Come mai una
mostra di Sumi-e a Ginosa? L’idea è partita da Cosimo Vavallo, socio dell’ass.
cuturale “L’atelier Arte” che aveva invitato l’artista a Matera per un’altra iniziativa,
il quale, da ginosino, ha voluto portare un pizzico di arte nella sua comunità.
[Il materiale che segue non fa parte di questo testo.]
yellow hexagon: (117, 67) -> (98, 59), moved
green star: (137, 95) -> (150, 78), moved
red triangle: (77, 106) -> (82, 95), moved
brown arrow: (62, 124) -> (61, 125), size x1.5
Dietro questa generosità intellettuale, la Pro Loco ginosina e la Direzione
dell’Istituendo Museo Civico, con il patrocinio morale del Comune. “Sfogliando
al contrario il catalogo di questa mostra – ha affermato Vavallo – è
emozionante, per me, leggere che il primo appuntamento di una personale di
Bonnefoit per il 2009 si svolge nel Museo Civico di Ginosa, nonostante per
realizzarlo io abbia dovuto superare una sorta di corsa ad ostacoli” anche se
dopo queste parole è pesata ancora di più l’assenza degli amministratori locali.
La mostra del
pittore parigino Bonnefoit, che dal 1963 trascorre molti mesi all’anno in
Italia nello studio in Toscana che comprò per pochi soldi da una donna che
incontrò fortuitamente in treno, come raccontato dallo stesso, si intitola
“Sumi-e”, sintesi di due termini giapponesi: “sumi”, “inchiostro nero” mentre
la “e“ intende la “pittura”. Conversando con il pittore francese si apprende il
vero significato di un’arte lontana dal comune sentire il figurativo. Si scopre
così la spiritualità di questa tecnica pittorica. Se l’Italia e la pittura
senese hanno delineato, anche grazie all’amore di Bonnefoit per Modigliani, il
primo impatto con i nudi ed il loro significato essenziale, altro maestro
fondamentale per la crescita di Alain è stato Sugyama-yu, pittore e
calligrafista giapponese, col quale è nato un sodalizio molto forte. Bonnefoit,
infatti, dal suo soggiorno durato un mese nel 1975 in un tempio giapponese,
ogni anno torna in Giappone “come uno scolaretto”, ha affermato sorridendo il
curatore della mostra Coretti, per continuare i suoi studi calligrafici, altra
passione dell’artista parigino appresa dal suo primo maestro di arti marziali.
Per apprezzare
le opere del maestro, occorre intendere la filosofia del “Sumi-e”, ecco perché
Coretti nel suo intervento durante l’inaugurazione dell’esposizione, ha voluto
spiegare alcuni tratti distintivi di questa tecnica pittorica: “…sobrietà e
spontaneità, innanzitutto, abbandono di ogni dettaglio superfluo. Basti pensare
che il “ sumi – e” è stato introdotto in
Giappone dai monaci Zen. Come per questa filosofia anche per il sumi-e i
ritocchi, gli abbellimenti in realtà non arricchiscono l’opera ma ne
intorbidano la verità naturale”. Una ricerca filosofica della vera essenza
delle cose, come affermato da Bonnefoit, il quale ha voluto far proprio un
detto di un artista giapponese definito il “vecchio pazzo del disegno”,
Okusawa, il quale sosteneva che a 100 anni gli sarebbe bastato segnare un punto
con il pennello per intendere quello che voleva rappresentare. L’essenzialità
delle linee dei quadri di Bonnefoit rimanda a quella idea, ed importante per il
pittore è l’armonia che si crea con le modelle che di volta in volta si
appresta a fermare con la sua maestria. “Per dare vita alle mie opere è
necessario un momento preliminare per la preparazione dell’inchiostro ma anche
di meditazione, per allontanare tutto quello che non serve in quel momento alla
mia mente. Numerosissime sono le mie prove ed i fogli che getto, ma alle volte
basta un momento, uno sguardo, e pare che si realizzi quell’intesa tanto che la
modella avverte come se la carezzassi con il pennello. Così creo l’opera”. Come
per l’arte calligrafica, l'artista prepara l’inchiostro, il sumi, polverizzando
delle barrette contro un'apposita pietra mentre i pennelli sono simili a quelli
per la calligrafia e producono effetti diversi. Un’arte che potrebbe essere
definita povera, che suggerisce più che rappresentare e che dopo il primo
impatto sensuale rimanda direttamente all’essenza di colui che la realizza.